Problem details -
Set out exactly, line by line, the stretch of data below that begins at the line containing "experience the drama" and ends at the line containing "LIMITED TIME ONLY", with both ends kept.

── Provided entries ──

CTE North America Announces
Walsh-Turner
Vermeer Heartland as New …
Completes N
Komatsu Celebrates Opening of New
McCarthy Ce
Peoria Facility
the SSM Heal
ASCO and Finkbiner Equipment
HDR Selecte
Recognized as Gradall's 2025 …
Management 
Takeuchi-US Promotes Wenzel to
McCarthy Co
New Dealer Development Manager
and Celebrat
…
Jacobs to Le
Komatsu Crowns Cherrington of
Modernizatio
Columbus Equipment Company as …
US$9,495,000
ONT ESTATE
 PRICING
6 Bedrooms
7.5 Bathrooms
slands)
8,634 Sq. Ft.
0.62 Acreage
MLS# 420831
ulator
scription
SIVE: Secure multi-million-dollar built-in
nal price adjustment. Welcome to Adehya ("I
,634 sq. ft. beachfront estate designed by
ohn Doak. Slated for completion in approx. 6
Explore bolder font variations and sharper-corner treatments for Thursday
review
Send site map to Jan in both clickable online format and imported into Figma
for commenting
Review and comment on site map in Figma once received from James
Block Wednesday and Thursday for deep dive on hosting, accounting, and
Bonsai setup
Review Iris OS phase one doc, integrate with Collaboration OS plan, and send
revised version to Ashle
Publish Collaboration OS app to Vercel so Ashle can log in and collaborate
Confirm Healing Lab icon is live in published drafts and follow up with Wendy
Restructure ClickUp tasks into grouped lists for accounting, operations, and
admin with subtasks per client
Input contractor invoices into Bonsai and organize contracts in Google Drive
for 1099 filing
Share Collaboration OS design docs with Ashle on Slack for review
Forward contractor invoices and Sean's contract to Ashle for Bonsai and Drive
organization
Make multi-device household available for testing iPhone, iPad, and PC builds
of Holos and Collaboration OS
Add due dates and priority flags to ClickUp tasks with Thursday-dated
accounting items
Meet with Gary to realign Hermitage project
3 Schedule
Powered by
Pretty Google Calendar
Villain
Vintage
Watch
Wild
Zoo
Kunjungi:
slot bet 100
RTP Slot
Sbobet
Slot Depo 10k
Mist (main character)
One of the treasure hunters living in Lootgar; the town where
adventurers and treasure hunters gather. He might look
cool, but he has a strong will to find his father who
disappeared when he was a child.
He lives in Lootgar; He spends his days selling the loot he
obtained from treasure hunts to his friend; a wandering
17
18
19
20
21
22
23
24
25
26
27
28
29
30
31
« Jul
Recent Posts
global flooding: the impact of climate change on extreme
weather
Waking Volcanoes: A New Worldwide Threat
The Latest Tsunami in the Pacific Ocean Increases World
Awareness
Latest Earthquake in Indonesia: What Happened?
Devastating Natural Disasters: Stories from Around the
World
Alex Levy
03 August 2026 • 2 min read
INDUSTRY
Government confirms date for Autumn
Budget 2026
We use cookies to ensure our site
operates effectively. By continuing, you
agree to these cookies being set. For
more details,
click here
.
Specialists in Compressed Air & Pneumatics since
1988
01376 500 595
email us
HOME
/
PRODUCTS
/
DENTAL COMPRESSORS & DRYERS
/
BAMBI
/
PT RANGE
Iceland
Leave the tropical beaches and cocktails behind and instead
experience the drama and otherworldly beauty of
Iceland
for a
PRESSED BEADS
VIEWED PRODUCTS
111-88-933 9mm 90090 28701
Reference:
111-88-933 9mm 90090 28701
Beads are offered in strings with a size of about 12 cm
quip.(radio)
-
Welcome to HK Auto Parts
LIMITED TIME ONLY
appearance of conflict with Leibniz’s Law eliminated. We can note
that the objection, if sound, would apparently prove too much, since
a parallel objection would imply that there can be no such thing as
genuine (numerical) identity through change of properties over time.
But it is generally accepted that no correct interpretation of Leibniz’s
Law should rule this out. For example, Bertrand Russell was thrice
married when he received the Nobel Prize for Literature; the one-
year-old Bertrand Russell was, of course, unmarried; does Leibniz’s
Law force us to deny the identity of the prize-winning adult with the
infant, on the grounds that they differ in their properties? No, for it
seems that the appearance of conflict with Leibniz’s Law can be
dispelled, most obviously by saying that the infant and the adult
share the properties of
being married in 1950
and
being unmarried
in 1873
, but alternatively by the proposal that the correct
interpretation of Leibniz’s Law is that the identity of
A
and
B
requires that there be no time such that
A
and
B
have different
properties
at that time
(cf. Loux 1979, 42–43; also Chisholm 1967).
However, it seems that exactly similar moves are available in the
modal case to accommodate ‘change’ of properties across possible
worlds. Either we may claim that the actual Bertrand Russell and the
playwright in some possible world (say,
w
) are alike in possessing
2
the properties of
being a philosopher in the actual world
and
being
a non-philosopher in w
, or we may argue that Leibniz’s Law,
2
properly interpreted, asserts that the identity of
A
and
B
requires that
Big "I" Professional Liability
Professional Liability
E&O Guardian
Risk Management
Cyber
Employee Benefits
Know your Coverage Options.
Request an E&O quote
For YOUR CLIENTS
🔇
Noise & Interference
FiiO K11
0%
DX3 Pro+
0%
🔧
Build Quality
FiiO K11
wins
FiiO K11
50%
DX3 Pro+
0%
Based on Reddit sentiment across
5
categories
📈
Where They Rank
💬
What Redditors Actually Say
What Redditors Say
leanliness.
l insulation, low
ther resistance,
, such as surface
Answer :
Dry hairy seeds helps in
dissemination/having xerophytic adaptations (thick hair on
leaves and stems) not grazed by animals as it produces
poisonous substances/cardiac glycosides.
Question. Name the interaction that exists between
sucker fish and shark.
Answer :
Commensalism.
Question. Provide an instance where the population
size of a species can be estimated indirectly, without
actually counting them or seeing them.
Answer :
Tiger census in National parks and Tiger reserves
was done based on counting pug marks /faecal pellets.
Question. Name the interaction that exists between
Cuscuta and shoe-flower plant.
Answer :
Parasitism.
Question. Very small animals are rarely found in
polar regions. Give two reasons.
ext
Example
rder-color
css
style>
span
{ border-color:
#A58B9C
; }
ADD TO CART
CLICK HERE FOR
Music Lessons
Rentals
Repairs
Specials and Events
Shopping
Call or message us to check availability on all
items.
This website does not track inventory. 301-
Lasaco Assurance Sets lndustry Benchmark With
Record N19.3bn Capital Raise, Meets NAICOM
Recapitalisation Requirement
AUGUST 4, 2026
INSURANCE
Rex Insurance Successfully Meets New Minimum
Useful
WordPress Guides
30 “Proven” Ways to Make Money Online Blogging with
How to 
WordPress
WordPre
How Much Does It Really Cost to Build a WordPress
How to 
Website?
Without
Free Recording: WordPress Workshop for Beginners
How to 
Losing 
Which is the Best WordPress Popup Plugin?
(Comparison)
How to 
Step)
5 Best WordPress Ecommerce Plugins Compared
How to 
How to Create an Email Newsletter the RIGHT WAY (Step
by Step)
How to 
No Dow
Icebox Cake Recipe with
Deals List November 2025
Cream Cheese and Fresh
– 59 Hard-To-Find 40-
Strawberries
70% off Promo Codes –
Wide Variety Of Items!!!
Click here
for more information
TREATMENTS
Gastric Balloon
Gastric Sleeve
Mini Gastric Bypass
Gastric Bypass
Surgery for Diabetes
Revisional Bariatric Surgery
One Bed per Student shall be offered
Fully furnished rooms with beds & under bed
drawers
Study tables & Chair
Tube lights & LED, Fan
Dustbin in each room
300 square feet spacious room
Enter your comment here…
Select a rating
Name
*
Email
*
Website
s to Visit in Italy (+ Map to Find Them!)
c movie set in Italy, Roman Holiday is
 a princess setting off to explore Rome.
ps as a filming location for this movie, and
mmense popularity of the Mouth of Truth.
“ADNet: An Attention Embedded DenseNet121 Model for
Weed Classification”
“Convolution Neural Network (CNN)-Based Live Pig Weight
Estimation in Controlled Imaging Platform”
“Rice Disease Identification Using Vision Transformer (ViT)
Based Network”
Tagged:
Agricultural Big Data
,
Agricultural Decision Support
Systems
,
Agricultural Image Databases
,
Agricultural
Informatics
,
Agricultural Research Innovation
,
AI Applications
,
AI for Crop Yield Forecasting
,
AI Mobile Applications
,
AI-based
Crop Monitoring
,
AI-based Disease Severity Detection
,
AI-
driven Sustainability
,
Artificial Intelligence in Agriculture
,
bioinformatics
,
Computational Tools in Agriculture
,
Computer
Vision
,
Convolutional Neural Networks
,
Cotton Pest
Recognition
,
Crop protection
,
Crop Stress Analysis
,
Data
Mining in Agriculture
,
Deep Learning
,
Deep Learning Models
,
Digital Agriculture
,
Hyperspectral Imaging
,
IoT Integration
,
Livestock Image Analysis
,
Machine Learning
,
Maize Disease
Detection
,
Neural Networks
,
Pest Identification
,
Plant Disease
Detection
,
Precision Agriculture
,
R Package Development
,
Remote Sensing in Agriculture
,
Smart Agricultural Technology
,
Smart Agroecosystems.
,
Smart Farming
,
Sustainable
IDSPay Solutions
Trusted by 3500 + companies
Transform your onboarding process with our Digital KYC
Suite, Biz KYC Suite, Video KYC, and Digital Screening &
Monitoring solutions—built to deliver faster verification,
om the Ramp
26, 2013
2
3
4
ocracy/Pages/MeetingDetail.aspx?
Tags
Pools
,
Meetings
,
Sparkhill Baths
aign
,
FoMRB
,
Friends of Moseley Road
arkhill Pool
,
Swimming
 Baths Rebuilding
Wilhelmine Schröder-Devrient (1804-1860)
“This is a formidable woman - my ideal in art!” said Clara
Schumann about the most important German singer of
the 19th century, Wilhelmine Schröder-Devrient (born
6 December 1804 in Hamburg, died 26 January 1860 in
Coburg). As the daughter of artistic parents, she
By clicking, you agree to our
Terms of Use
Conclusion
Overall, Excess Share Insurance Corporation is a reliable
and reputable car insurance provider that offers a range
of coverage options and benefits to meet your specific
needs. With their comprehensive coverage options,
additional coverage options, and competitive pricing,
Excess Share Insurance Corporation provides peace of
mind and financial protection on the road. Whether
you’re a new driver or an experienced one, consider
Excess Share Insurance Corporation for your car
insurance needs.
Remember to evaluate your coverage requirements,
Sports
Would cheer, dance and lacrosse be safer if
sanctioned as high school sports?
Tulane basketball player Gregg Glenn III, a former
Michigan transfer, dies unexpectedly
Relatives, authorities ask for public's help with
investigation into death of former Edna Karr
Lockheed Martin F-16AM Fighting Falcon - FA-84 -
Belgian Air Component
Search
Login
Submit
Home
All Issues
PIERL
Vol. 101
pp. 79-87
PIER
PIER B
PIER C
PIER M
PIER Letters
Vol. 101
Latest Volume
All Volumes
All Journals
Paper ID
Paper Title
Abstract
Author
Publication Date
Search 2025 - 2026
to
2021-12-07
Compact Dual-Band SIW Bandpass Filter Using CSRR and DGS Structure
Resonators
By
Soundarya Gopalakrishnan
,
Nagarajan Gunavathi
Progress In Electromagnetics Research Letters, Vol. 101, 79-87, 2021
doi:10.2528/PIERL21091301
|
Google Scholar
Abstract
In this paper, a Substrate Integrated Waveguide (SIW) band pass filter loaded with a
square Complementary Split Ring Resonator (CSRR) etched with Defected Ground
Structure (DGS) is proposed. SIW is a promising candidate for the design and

───

Answer to this task -
experience the drama and otherworldly beauty of
Iceland
for a
PRESSED BEADS
VIEWED PRODUCTS
111-88-933 9mm 90090 28701
Reference:
111-88-933 9mm 90090 28701
Beads are offered in strings with a size of about 12 cm
quip.(radio)
-
Welcome to HK Auto Parts
LIMITED TIME ONLY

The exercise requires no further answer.